[WHAT THE TASK ASKS] With no images included, output each entry below exactly as it appears.

[MATERIAL SUPPLIED]

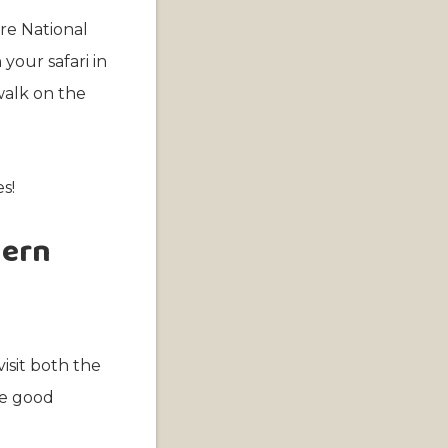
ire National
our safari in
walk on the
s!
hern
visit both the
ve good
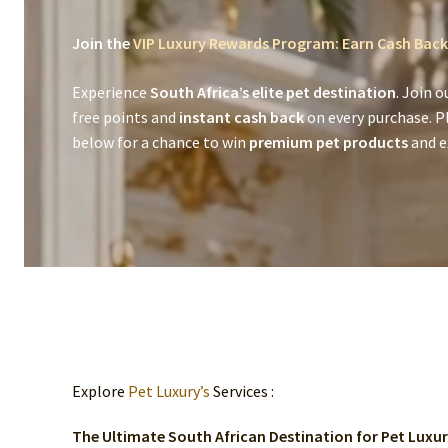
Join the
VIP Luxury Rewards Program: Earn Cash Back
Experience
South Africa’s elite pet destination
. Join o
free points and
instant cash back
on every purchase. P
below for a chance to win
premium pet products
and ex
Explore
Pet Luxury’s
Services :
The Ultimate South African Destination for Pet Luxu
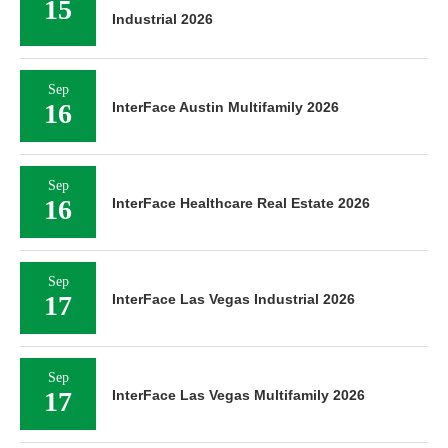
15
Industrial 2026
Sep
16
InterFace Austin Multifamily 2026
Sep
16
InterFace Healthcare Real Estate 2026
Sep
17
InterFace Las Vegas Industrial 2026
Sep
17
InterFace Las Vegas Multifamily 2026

[WRITTEN REPLY]
ire National
our safari in
walk on the
s!
hern
visit both the
ve good
Join the
VIP Luxury Rewards Program: Earn Cash Back
Experience
South Africa’s elite pet destination
. Join o
free points and
instant cash back
on every purchase. P
below for a chance to win
premium pet products
and ex
Explore
Pet Luxury’s
Services :
The Ultimate South African Destination for Pet Luxu
15
Industrial 2026
Sep
16
InterFace Austin Multifamily 2026
Sep
16
InterFace Healthcare Real Estate 2026
Sep
17
InterFace Las Vegas Industrial 2026
Sep
17
InterFace Las Vegas Multifamily 2026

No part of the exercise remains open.